== GOAL OF THE EXERCISE ==
Could you repeat, word for word, the line with "pratique locale avec le soutien du coaching" and every line after it in the records below, leaving out any pictures?

START RECORDS SHOWN

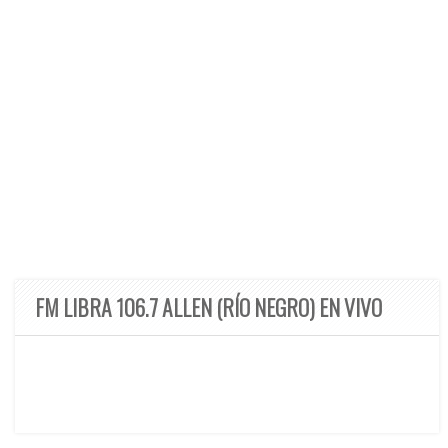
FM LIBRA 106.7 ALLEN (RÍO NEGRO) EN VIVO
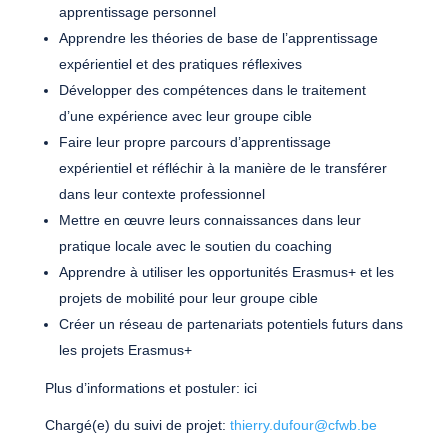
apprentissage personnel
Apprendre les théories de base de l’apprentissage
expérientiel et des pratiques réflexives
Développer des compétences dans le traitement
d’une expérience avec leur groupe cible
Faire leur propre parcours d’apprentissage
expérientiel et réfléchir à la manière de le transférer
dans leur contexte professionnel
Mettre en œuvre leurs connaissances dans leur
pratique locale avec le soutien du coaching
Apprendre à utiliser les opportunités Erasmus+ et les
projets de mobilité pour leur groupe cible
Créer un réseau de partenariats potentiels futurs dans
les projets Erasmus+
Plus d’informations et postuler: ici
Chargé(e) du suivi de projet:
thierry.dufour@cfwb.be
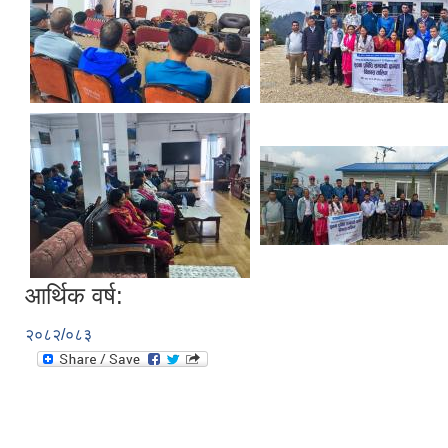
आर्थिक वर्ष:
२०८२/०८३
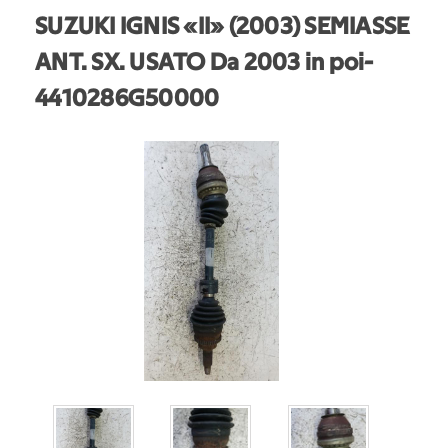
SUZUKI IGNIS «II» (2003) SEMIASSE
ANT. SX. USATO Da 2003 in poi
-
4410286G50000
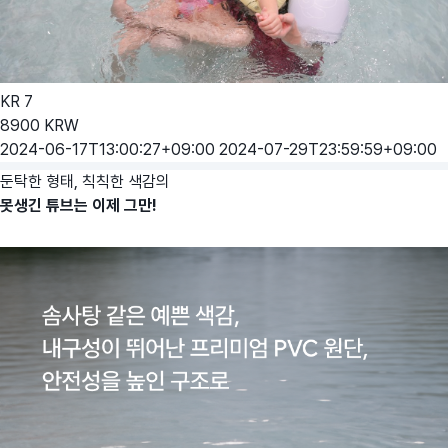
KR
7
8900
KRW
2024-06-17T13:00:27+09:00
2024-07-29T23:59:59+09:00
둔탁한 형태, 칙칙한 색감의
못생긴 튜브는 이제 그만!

END RECORDS SHOWN

== RESPONSE BOX ==
pratique locale avec le soutien du coaching
Apprendre à utiliser les opportunités Erasmus+ et les
projets de mobilité pour leur groupe cible
Créer un réseau de partenariats potentiels futurs dans
les projets Erasmus+
Plus d’informations et postuler: ici
Chargé(e) du suivi de projet:
thierry.dufour@cfwb.be
आर्थिक वर्ष:
२०८२/०८३
SUZUKI IGNIS «II» (2003) SEMIASSE
ANT. SX. USATO Da 2003 in poi
-
4410286G50000
KR
7
8900
KRW
2024-06-17T13:00:27+09:00
2024-07-29T23:59:59+09:00
둔탁한 형태, 칙칙한 색감의
못생긴 튜브는 이제 그만!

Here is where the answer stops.